Not sure if relevant, but AFAIK CertData file in !Internet is only used by programs using the AcornSSL module. Neither NetSurf nor Iris use AcornSSL as they contain their own SSL code. I believe the !CAcertificates folder is used by Iris (normally in !Boot.Resources) and Netsurf seems to have its own copy in !NetSurf.Resources (CA-bundle).

I believe you can just copy the CertData file from !Internet (assuming it is more recent) with an appropriate filename to replace the versions in NetSurf and !CAcertificates.
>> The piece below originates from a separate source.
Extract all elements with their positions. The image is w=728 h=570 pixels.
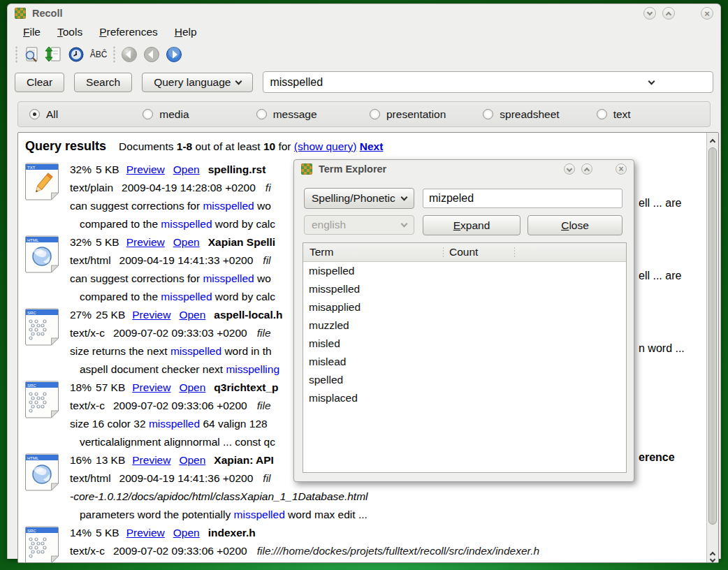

However, I strongly recommend taking a backup copy first.

Sadly it doesn’t fix this problem, but I have just tried copying the latest nightly HardDisc4 CertData file into NetSurf, and it seemed to work fine.

I believe you can just copy the CertData file from !Internet (assuming it is more recent) with an appropriate filename to replace the versions in NetSurf and !CAcertificates.

I believe you can set NetSurf to use the system CertData and thus only have one copy of the data on your system

I believe you can set NetSurf to use the system CertData and thus only have one copy of the data on your system

My !Run file contains this line:

IfThere InetDBase:CertData Then Set NetSurf$CABundle InetDBase:CertData Else Set NetSurf$CABundle Netsurf:Resources.ca-bundle

It’s also worth mentioning that the GCCSDK version of curl (and applications that use it) have been using InetDBase:CertData for quite some time now.

http://riscos.info/websvn/comp.php?repname=gccsdk&compare[]=%2Ftrunk%2Fautobuilder%2Flibraries%2Flibcurl3%2Fsetvars@7271&compare[]=%2Ftrunk%2Fautobuilder%2Flibraries%2Flibcurl3%2Fsetvars@7272

There are probably a couple of additional holdouts, but !CAcertificates seems to be largely obsolete these days.